A Vevey, siège du groupe Nestlé, les responsables déclarent faire confiance à la justice brésilienne qui tranchera en dernier lieu. Mais pour le porte-parole Marcel Rubin, il y a confusion: «Nous exploitons deux sources dans le Parc des eaux à São Lorenço, dont l'eau de l'une des deux est visiblement trouble. Elle contient trop de fer et a un goût désagréable. C'est pourquoi elle est traitée et vendue en bouteilles en tant que telle et non pas comme eau minérale naturelle.» Pour ce qui est de surexploiter et d'assécher l'une des sources, Marcel Rubin explique que Nestlé Pure Life ne pourrait être tenue pour responsable. Nestlé est autorisée à exploiter 30 000 litres d'eau par jour pour les deux marques.

Les habitants alarmés

Numéro un des multinationales de l'industrie alimentaire, le groupe suisse ne cesse d'augmenter sa part de marché mondial des eaux en pleine croissance. Il en occuperait près de 17%, devant le groupe français Danone qui détient presque 14%. Nestlé a déjà racheté des géants comme Perrier, Vittel, San Pellegrino. Au début de l'année, elle s'est offert une société russe ainsi qu'une société de Hongkong.

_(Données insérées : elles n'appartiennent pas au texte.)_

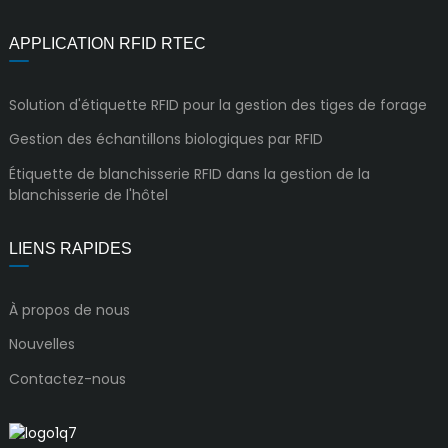
APPLICATION RFID RTEC
Solution d'étiquette RFID pour la gestion des tiges de forage
Gestion des échantillons biologiques par RFID
Étiquette de blanchisserie RFID dans la gestion de la
blanchisserie de l'hôtel
LIENS RAPIDES
À propos de nous
Nouvelles
Contactez-nous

Nestlé est arrivée à São Lorenço après avoir acheté le groupe Perrier-Vittel, lui-même implanté dans le Parc des eaux depuis le début du siècle. Cette ville fait partie d'un ensemble régional connu comme le Circuito de Aguas, et est considérée comme une merveille géologique la plus riche en eaux minérales au monde.

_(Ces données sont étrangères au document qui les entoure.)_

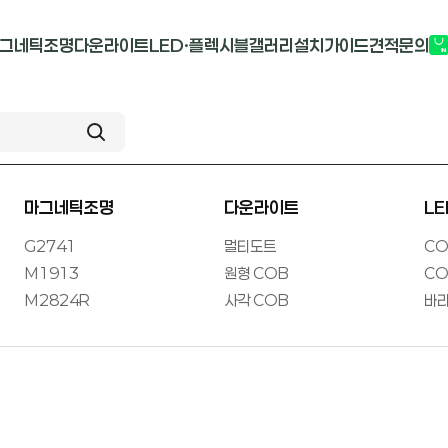
그네틱조명
다운라이트
LED·플렉시블
갤러리
설치가이드
견적문의
G2741
멀티도트
COB-단색
부
M1913
원형 COB
COB-RGB
M2824R
사각 COB
바리솔PCB
마그네틱조명
다운라이트
L
G2741
멀티도트
CO
M1913
원형 COB
CO
M2824R
사각 COB
바리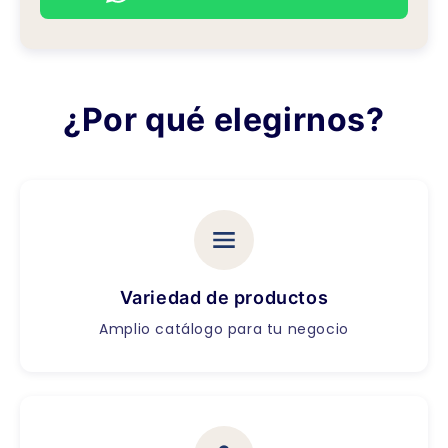
¿Por qué elegirnos?
Variedad de productos
Amplio catálogo para tu negocio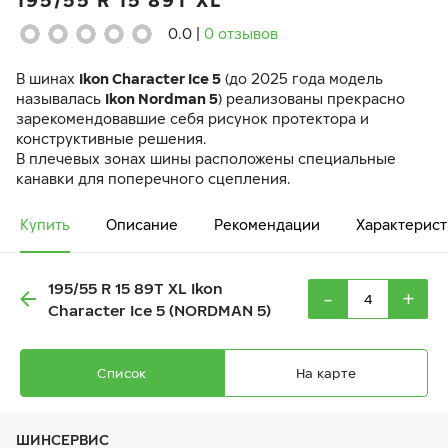
195/55 R 15 89T XL
0.0
|
0 отзывов
В шинах
Ikon Character Ice 5
(до 2025 года модель
называлась
Ikon Nordman 5
) реализованы прекрасно
зарекомендовавшие себя рисунок протектора и
конструктивные решения.
В плечевых зонах шины расположены специальные
канавки для поперечного сцепления.
Купить
Описание
Рекомендации
Характерист
195/55 R 15 89T XL Ikon
-
+
Character Ice 5 (NORDMAN 5)
Список
На карте
ШИНСЕРВИС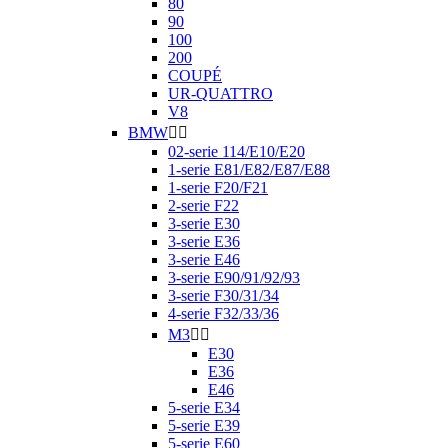
80
90
100
200
COUPÉ
UR-QUATTRO
V8
BMW


02-serie 114/E10/E20
1-serie E81/E82/E87/E88
1-serie F20/F21
2-serie F22
3-serie E30
3-serie E36
3-serie E46
3-serie E90/91/92/93
3-serie F30/31/34
4-serie F32/33/36
M3


E30
E36
E46
5-serie E34
5-serie E39
5-serie E60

L'alerte contre Nestlé Pure Life a été donnée en 1999 par les habitants de San Lorenço, qui ont remarqué que leur eau minérale perdait son goût spécifique et qu'une des sources s'était tarie. Selon eux, la cause ne pouvait être que la surexploitation. De plus en plus de camions de la société faisaient le va-et-vient dans la ville. Les habitants ont surtout eu peur d'un assèchement généralisé, ce qui aurait mis toute l'économie de la région (tourisme et centres thermaux médicalisés) en péril. Ils ont alors fondé un mouvement «Citoyens des eaux», conduit leur propre enquête et transmis les résultats au Ministère public régional. Aujourd'hui, l'enquête est menée à un échelon supérieur, c'est-à-dire par le Ministère fédéral de la justice.

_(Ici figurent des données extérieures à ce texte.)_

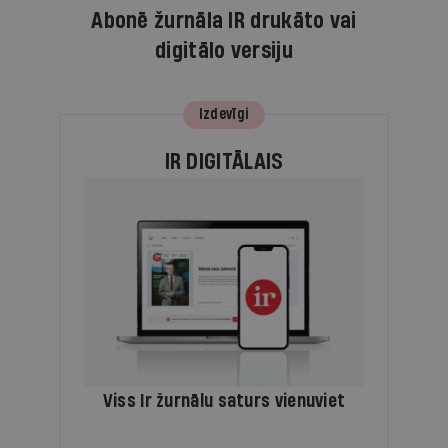
Abonē žurnāla IR drukāto vai
digitālo versiju
Izdevīgi
IR DIGITĀLAIS
Viss Ir žurnālu saturs vienuviet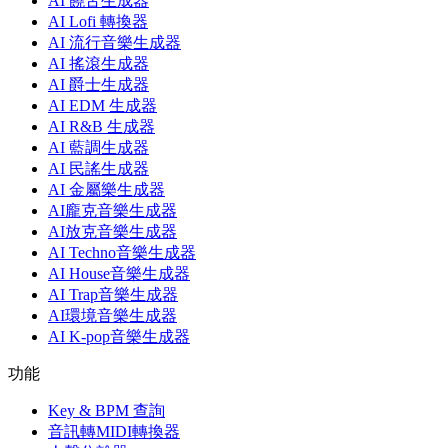
AI 饒舌生成器
AI Lofi 轉換器
AI 流行音樂生成器
AI 搖滾生成器
AI 爵士生成器
AI EDM 生成器
AI R&B 生成器
AI 藍調生成器
AI 民謠生成器
AI 金屬樂生成器
AI龐克音樂生成器
AI放克音樂生成器
AI Techno音樂生成器
AI House音樂生成器
AI Trap音樂生成器
AI環境音樂生成器
AI K-pop音樂生成器
功能
Key & BPM 查詢
音訊轉MIDI轉換器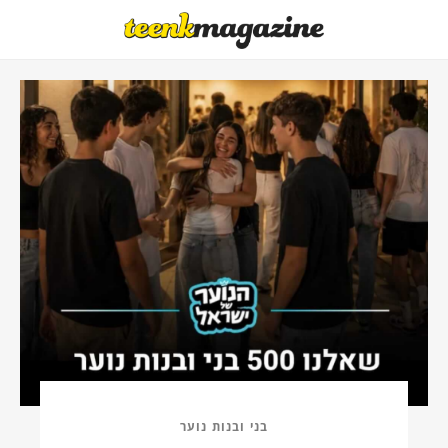
בני ובנות נוער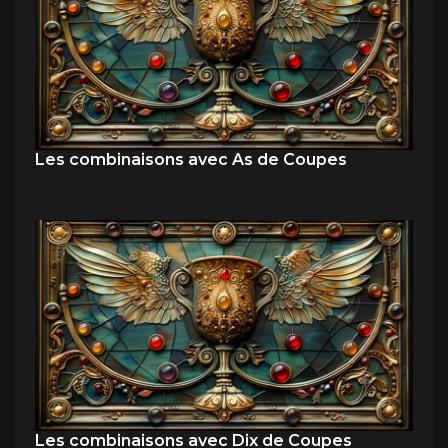
Les combinaisons avec As de Coupes
Les combinaisons avec Dix de Coupes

Le mouvement brésilien «Citoyens des eaux» regrette que ses plaintes auprès des autorités locales et régionales n'aient donné aucun résultat à ce jour. Il craint que le gouvernement ne privatise le Circuito de Aguas au profit des multinationales des eaux. C'est pourquoi il a initié une campagne internationale, notamment par le biais de jumelage entre villes d'eau, en vue de contrer la logique commerciale de cette ressource naturelle. En Suisse, Lara Cataldi, porte-parole de la Déclaration de Berne, déclare que son organisation soutient les revendications des «Citoyens des eaux». Le mouvement espère que la solidarité internationale permettra de créer un Centre international de l'eau ainsi qu'une université libre de l'environnement et de l'eau à São Lorenço.